One officer frowned. The first hint of suspicion. He wondered why the Gqdspeakers had become the first casualties.
Why didn't those halfwits get out? Soon it would be too late to slide around the fleet. If the Outsider crew figured it out... He made sure his back was clear.
Two more orbital fortresses went. A badly diminuated projectile hit Starbase. Delicate Harmony stood toe to toe with the remaining enemy. Armaments exhausted, the surviving fighters watched. The number two rider drifted closer but remained silent.
A tech gobbled, "All dying! Poison."
Turtle shot the three ranking officers before they finished turning. "Get to work." The crewman stared. "Work! Or none of us get out alive."
Delicate Harmony staggered.
— 132 —
WarAvocat tried to think like Kez Maefele. Starbase was vulnerable, obviously. Else the Ku would not have engineered an all-out assault... Or would he? Or would he?
Breath of a suspicion.
"Alert! Red One! Prepare for magnum launch!"
Now. He would see if he could think like the Ku.
VII Gemina broke away at T. Rogolica.
"Damn me! I was right!" The system swarmed with the weakest and oldest units of the Outsider fleet.
In minutes he knew. The fleet had attacked, drawn off the Guardship covering the Barbican, and had fled just before that Guardship arrived. And had come back after the Guardship departed.
The Outsiders had no pickets watching for trouble from deeper inside Canon.
Only a few Outsiders escaped the Guardship's fury. Afterward, WarAvocat said, "Aleas, the Ku isn't quite the monster I supposed. Unless he's something worse."
"What?"
"I was gloating because I'd screwed up his schemes. But what if I am his scheme?"
"He sent those ships here hoping you'd destroy them?"
"I'm beginning to think so."
The Barbican was scrap and gas. Outsiders had not destroyed it.

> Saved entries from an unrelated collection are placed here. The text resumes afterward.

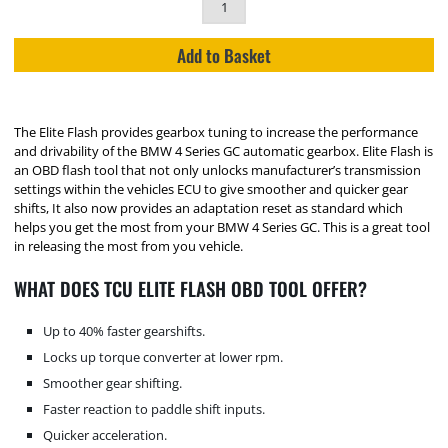
Add to Basket
The Elite Flash provides gearbox tuning to increase the performance
and drivability of the BMW 4 Series GC automatic gearbox. Elite Flash is
an OBD flash tool that not only unlocks manufacturer’s transmission
settings within the vehicles ECU to give smoother and quicker gear
shifts, It also now provides an adaptation reset as standard which
helps you get the most from your BMW 4 Series GC. This is a great tool
in releasing the most from you vehicle.
WHAT DOES TCU ELITE FLASH OBD TOOL OFFER?
Up to 40% faster gearshifts.
Locks up torque converter at lower rpm.
Smoother gear shifting.
Faster reaction to paddle shift inputs.
Quicker acceleration.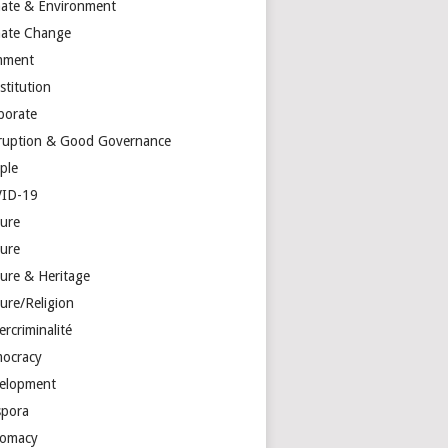
mate & Environment
mate Change
mment
stitution
porate
ruption & Good Governance
ple
ID-19
ture
ture
ture & Heritage
ure/Religion
rcriminalité
ocracy
elopment
spora
lomacy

They had captured it somehow. The Guardship returning from T. Rogolica had destroyed it—and it had destroyed the Guardship. Local space was empty. No defenders. No attackers. No watchers. No Horigawas. Nothing but silence.
WarAvocat told Aleas, "I'm not sure I want to see what comes next."
"We have to go. VII Gemina needs repairs."
Not just because Gemina had spoken. Seventy percent of the secondaries were gone. The Guardship's skin was an encyclopedia of battle damage. VII Gemina ought not to risk another engagement before undergoing repairs.